Select DIFFS as the active phonemizer. Shisakune Demo DiffSinger uses a custom dictionary that comes with the model package, which is only supported by DIFFS.
Select DiffSinger as the active engine.

Click on the selected track to create a new part. Double-click on the part on the selected track to open the piano roll interface.

Tuning

The way to use DiffSinger model in OpenUtau is similar to using UTAU voicebank in OpenUtau. For detailed guide, please refer to OpenUtau Wiki.

Expressions

Expression (parameters) panel is located at the bottom of the piano roll window. Switch active expressions and edit expression settings in the lower left corner. Between the piano roll window and the expressions panel is the phoneme panel, where you can drag to edit honeme length, start position, and edit phoneme names.

Shisakune Demo DiffSinger 3.0 and later versions support the following option parameters:

Name	Abbrv.	Description	Options	Default
voice color	CLR	Switch to a different voice color on a per-phoneme basis	Smooth、Solid、Symphonic	Smooth

Shisakune Demo DiffSinger 3.0 and later versions support the following curve parameters：

Name	Abbrv.	Description	Range	Default
dynamics(curve)	DYN	Volume control. The range corresponds to -24dB~12dB.	-240~120	0
velocity(curve)	VELC	Velocity control.	0~200	100
pitch deviation(curve)	PIT	Pitch deviation. Can be drawn directly in the piano roll window using Pitch Tool	-1200~1200	0
gender(curve)	GENC	Gender parameter control.	-100~100	0
breathiness(curve)	BREC	Breathiness control.	-100~100	0
tension(curve)	TENC	Tension. Not compatible with VOIC in the same model package. Please refer to the model file name.	-100~100	0
voicing(curve)	VOIC	Voicing. Not compatible with TENC in the same model package. Please refer to the model file name.	0~200(The default maximum range is 100, you can click on the gear in the lower left corner to set custom range)	100
voice color smooth	CL01	Smooth (default) voice color control. Use in tandem with CLR.	0-100	0
voice color solid	CL02	Solid voice color control. Use in tandem with CLR.	0-100	0
voice color symphonic	CL03	Symphonic (operatic) voice color control. Use in tandem with CLR.	0-100	0

Automatic Pitch

Shisakune Demo DiffSinger 3.0 and later versions support automatic pitch. Select the notes to be rendered, then, in the Batch Edits menu, select Notes->Load rendered pitch to render automatic pitch.

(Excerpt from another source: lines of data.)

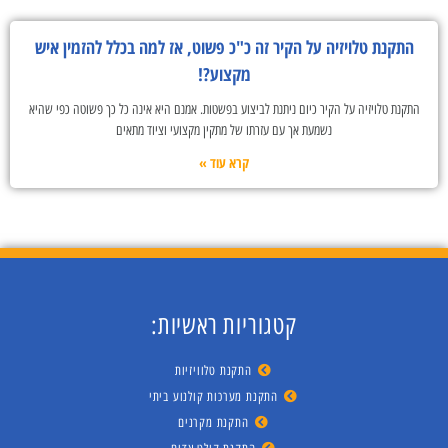
התקנת טלויזיה על הקיר זה כ"כ פשוט, אז למה בכלל להזמין איש
מקצוע?!
התקנת טלויזיה על הקיר כיום ניתנת לביצוע בפשטות. אמנם היא אינה כל כך פשוטה כפי שהיא
נשמעת אך עם עזרתו של מתקין מקצועי וציוד מתאים
קרא עוד »
קטגוריות ראשיות:
התקנת טלוויזיות
התקנת מערכות קולנוע ביתי
התקנת מקרנים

DiffSinger's automatic pitch rendering is based on a per sentence basis. Sentences are note segments with continuously connected phonemes. If you only select some notes in a sentence for automatic pitch rendering, the pitch of the entire sentence will be re-rendered.

Multilingual Synthesis

In Shisakune Demo DiffSinger 3.1 and later versions, the Native versions can synthesize Mandarin Chinese and English, while the Multi versions can synthesize Mandarin Chinese, English, Japanese and French. Please refer to the model file name for the applicable languages.

The default language is Mandarin Chinese.

Recommended lyrics input method:

Chinese: Pinyin (recommended), Chinese characters
English: English spelling. Note: When English and Pinyin spelling conflict, Pinyin takes precedence. Use EN+English spelling to call out English phonemes. (Example: sing, ENsong)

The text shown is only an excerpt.